Recently, the Waldorf-Astoria Hotel in Shanghai was filled with flowing white gowns, diamond tiaras, the music of Puccini, and a brand of elegance that can only be described as British. No, Kate Middleton wasn’t paying a visit — the party was all for Deb…debutantes that is. To satisfy some of the pangs for blue-blooded revelry now being widely felt among China’s millionaires, thirteen beautiful young debutantes – ten British, two Chinese, and one Polish – were flown into Shanghai to display a little pomp and circumstance.
The hotel is located on Shanghai’s famous Bund in what used to be the Shanghai Club, the bastion of the British colonial elite during the 1920s and 30s and a place where Chinese were barred from membership. In a country that is still nominally communist, such a spectacle would have been unimaginable even a few years ago.
“That’s why I wanted to hold the ball here,” said Vivian Chow Wong, the ball’s organizer “It shows how the Chinese have come full circle.”
As a sign of the times, the lavish occasion at the Waldorf-Astoria served a far different purpose than the one custom dictated. “I think it is very different to what it was before. It’s not about meeting your future husband. Most of the girls want to go to university and have careers,” said Araminta Lawrie, the 20-year-old daughter of a London general practitioner and a history of art student at Nottingham University and one of the featured debutantes, who ranged from age 17 to 22. The ambitions of these girls’ parents have certainly changed, too.
“There are an awful lot of rich people in China now and they want to learn more about upper-class etiquette and the upper-class lifestyle,” said Jennie Hallam-Peel, who along with Patricia Woodall has organized the Queen Charlotte’s Ball and coordinated what is left of the London debutante season for the last 11 years. “We’ve had masses of inquiries from Chinese businessmen in London who want us to give them etiquette lessons. They want to socialize at the highest possible level and they need to know how to do that.” Which may be why so few of the debutantes in Shanghai were Chinese.
“I think there’s definitely a market for a ball like this in China, but it’ll be in the future because the Chinese girls will have to build up their confidence and learn how to behave like ladies and learn how to treat people properly,” said Julia Guo, owner of a private equity company who was in attendance. China’s two representatives, however, certainly shone.
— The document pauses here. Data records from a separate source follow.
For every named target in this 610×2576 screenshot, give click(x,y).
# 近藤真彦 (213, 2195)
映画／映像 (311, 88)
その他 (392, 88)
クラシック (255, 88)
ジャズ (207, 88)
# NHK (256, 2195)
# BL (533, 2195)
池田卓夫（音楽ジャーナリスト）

Jen Hau, a bubbly 22-year-old from Taiwan, is the granddaughter of a former President of Taiwan, while her father is the current mayor of Taipei. Vivien Lee was born in Hong Kong, but attended the top girls private school Benenden in Kent, before going on to take a first in economics at Cambridge. Both knew little about debutantes until they were invited to take part in the Shanghai ball. All of the debs, decked out in Chaumet jewelry and armed with a squadron of hair and make-up experts, rolled around Shanghai in a fleet of Jaguars. The thirteen young women enjoyed the weekend of a lifetime and set new precedents in old-school style.